The task: In the material below, find the line with "16 octobre 2023" and the line with "Marc Ciria se", then output those two lines and every line between them, exactly.

Entries shown:
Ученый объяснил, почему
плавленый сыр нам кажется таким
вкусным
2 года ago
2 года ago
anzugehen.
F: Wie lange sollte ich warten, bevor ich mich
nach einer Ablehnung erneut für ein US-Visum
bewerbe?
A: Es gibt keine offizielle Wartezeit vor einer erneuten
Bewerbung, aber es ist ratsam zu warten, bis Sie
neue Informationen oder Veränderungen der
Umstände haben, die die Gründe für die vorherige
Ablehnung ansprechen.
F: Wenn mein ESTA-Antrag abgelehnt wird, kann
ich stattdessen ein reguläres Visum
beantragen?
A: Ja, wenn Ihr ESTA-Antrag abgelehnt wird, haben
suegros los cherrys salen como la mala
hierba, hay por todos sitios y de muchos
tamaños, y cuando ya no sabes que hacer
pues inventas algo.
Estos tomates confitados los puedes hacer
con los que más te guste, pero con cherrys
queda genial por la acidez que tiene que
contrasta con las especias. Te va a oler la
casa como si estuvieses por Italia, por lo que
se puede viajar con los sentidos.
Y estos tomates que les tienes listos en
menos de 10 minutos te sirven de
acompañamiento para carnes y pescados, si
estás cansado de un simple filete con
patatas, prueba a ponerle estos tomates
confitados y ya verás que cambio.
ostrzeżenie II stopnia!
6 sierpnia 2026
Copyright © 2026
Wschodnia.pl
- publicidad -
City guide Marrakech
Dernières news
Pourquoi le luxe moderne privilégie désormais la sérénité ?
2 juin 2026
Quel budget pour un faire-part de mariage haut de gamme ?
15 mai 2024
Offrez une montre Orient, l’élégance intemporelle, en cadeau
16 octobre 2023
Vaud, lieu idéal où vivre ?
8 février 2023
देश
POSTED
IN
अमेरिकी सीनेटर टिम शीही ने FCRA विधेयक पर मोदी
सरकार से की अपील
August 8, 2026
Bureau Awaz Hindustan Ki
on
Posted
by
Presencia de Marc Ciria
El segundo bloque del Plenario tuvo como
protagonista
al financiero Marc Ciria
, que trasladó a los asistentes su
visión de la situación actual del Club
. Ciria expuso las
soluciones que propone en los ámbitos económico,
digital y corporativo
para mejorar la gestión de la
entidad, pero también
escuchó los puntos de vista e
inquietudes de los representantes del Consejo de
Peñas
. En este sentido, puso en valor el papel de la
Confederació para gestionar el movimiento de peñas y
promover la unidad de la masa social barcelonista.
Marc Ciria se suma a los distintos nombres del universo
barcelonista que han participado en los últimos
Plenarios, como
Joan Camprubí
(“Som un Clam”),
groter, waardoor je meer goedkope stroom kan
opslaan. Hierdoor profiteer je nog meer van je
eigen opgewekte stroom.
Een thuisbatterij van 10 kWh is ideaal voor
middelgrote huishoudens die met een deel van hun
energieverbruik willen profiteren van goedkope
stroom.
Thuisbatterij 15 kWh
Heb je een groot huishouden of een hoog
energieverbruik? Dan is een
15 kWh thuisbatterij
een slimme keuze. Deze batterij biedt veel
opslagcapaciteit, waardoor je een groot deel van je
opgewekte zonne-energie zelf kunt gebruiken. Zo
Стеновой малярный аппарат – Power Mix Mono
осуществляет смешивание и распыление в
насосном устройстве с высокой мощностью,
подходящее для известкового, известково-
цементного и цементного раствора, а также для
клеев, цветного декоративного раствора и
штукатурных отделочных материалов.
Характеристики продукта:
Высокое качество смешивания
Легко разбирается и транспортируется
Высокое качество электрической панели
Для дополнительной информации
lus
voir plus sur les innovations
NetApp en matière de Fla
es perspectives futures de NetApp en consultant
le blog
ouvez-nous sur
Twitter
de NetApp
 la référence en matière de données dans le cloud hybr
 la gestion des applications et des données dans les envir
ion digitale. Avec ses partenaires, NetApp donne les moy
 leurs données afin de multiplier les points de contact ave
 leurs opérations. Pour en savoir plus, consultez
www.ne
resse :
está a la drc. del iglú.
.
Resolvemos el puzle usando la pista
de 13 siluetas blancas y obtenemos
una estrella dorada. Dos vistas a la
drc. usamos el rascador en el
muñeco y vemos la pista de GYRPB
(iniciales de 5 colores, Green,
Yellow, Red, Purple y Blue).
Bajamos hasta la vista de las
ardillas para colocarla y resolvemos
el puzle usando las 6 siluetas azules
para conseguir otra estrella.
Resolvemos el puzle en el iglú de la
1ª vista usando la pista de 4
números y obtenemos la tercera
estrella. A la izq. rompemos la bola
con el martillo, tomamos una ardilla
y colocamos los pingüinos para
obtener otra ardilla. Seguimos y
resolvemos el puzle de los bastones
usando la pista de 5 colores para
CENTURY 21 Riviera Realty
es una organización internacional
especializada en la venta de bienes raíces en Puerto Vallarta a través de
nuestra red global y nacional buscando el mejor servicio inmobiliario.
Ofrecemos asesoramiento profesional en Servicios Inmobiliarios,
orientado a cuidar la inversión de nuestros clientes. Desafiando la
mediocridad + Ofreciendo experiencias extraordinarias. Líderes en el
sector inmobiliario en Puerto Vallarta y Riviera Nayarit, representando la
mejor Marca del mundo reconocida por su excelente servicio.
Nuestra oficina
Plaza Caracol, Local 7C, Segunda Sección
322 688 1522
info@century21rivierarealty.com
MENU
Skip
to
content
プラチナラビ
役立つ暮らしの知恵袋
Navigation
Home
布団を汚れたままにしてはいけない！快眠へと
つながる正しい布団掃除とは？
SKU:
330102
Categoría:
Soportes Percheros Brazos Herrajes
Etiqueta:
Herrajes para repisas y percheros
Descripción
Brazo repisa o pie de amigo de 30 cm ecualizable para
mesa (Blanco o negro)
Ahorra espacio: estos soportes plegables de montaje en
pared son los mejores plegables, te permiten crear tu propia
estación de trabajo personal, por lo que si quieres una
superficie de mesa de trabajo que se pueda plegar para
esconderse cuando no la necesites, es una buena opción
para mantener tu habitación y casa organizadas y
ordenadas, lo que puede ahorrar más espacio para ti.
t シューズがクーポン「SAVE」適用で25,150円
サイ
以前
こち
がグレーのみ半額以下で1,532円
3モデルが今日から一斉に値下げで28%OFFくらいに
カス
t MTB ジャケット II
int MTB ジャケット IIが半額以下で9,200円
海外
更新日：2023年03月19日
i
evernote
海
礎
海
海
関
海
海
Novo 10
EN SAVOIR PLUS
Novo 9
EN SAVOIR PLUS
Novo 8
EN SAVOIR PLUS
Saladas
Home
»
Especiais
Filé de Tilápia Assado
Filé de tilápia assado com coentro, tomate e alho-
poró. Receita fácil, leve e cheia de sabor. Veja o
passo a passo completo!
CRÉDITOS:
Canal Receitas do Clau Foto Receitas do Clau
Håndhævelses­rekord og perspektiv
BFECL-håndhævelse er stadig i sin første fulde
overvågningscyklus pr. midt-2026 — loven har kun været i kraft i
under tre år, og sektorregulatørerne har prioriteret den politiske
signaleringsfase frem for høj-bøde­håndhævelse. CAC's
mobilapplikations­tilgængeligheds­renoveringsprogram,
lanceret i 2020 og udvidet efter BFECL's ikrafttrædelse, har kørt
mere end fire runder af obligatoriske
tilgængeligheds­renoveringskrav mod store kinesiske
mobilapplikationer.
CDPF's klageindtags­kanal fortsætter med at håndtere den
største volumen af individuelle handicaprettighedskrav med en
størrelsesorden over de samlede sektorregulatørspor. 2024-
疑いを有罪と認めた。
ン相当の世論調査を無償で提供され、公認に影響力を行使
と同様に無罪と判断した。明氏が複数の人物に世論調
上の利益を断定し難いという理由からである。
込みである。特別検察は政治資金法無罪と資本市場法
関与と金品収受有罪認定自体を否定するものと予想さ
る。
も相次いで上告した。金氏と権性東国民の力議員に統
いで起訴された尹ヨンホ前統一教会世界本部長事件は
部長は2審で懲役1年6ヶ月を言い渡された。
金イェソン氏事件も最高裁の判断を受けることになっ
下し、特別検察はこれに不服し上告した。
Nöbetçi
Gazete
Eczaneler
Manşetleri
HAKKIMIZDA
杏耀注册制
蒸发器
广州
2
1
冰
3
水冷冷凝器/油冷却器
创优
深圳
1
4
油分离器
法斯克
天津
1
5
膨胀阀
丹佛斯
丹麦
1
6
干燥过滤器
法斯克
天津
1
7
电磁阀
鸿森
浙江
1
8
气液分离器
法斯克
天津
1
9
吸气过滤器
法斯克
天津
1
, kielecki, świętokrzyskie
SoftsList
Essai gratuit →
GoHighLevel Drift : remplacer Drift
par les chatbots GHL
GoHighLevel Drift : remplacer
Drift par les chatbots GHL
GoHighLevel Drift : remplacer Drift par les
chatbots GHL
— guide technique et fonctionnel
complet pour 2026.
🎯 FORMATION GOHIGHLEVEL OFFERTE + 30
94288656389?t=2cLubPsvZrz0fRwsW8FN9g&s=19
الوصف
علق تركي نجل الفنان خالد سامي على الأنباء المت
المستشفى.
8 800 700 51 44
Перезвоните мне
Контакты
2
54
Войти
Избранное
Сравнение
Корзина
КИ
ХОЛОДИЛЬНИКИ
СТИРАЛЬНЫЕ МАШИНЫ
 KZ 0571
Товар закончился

Expected output:
16 octobre 2023
Vaud, lieu idéal où vivre ?
8 février 2023
देश
POSTED
IN
अमेरिकी सीनेटर टिम शीही ने FCRA विधेयक पर मोदी
सरकार से की अपील
August 8, 2026
Bureau Awaz Hindustan Ki
on
Posted
by
Presencia de Marc Ciria
El segundo bloque del Plenario tuvo como
protagonista
al financiero Marc Ciria
, que trasladó a los asistentes su
visión de la situación actual del Club
. Ciria expuso las
soluciones que propone en los ámbitos económico,
digital y corporativo
para mejorar la gestión de la
entidad, pero también
escuchó los puntos de vista e
inquietudes de los representantes del Consejo de
Peñas
. En este sentido, puso en valor el papel de la
Confederació para gestionar el movimiento de peñas y
promover la unidad de la masa social barcelonista.
Marc Ciria se suma a los distintos nombres del universo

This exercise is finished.